Then on Monday, Clark responded publicly, via a letter released to the St. Louis Post Dispatch. In the letter, which you can read here, Clark’s attorney, Al Watkins, goes on a long rant about the difference between the names “Albert” and “Alberto,” spends a couple of lines comparing Viagra and Bengay to PEDs and throws in a Lance Armstrong joke at the end.
But in the meat of Watkins' note on Clark's behalf, he challenges Pujols' lawyer to have Pujols take a polygraph test "to ascertain whether he is being deceptive when he asserts that he has never used steroids or performance enhancing drugs while in the minor and major leagues."
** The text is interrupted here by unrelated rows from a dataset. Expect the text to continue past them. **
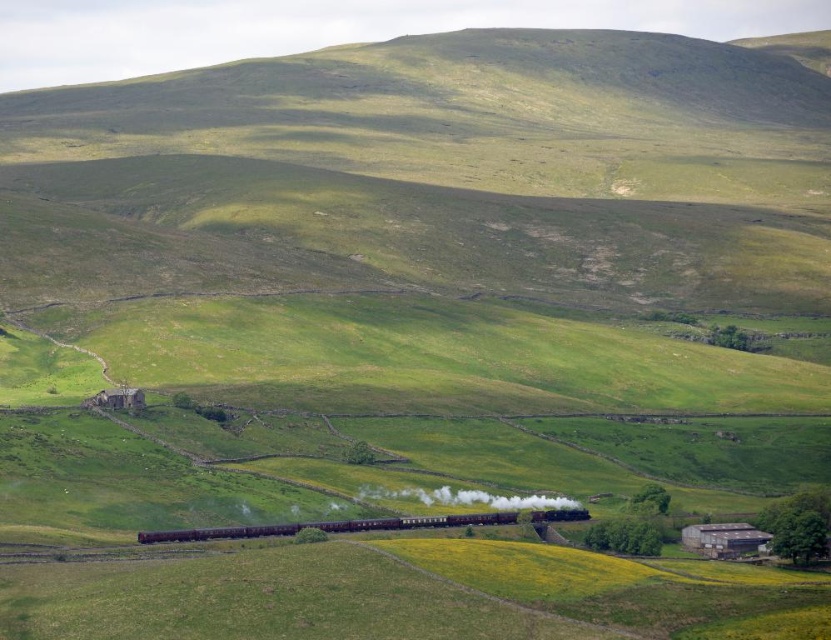 Question: Does polished dark brown train at center have a greater width compared to polished dark brown steam at center?

Choices:
 (A) no
 (B) yes

Answer: (B)

Question: Among these objects, which one is nearest to the camera?

Choices:
 (A) polished dark brown steam at center
 (B) polished dark brown train at center

Answer: (B)

Question: Which point is farther to the camera?

Choices:
 (A) (534, 497)
 (B) (256, 531)

Answer: (A)

Question: Can you confirm if polished dark brown train at center is positioned below polished dark brown steam at center?

Choices:
 (A) no
 (B) yes

Answer: (B)

Question: Does polished dark brown train at center lie behind polished dark brown steam at center?

Choices:
 (A) no
 (B) yes

Answer: (A)

Question: Among these objects, which one is nearest to the camera?

Choices:
 (A) polished dark brown train at center
 (B) polished dark brown steam at center

Answer: (A)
In return, Watkins states that Clark would take a similar test "to ascertain whether he is being deceptive when he asserts that your client's trainer, Mr. Mihlfeld, told him that your client 'juiced.'"
If Clark is found to be lying, the letter states, Clark will issue a public statement retracting his statements regarding Pujols' alleged PED use, and if Pujols is found to be lying, it says, the lawsuit would be dismissed.
Of course, we know it'll never come to that. The results of a polygraph test wouldn't hold up in a courtroom, and there's no way Pujols is taking one anyway. The letter is just a PR stunt on the part of Clark's legal team to curry favor from the general public. But it's interesting to see that Clark isn't taking things lying down, and if nothing else, we now know his attorney will keep the legal battle entertaining.
Per Watkins' letter, Pujols has 10 days to respond before the offer is withdrawn. We won't hold our breath.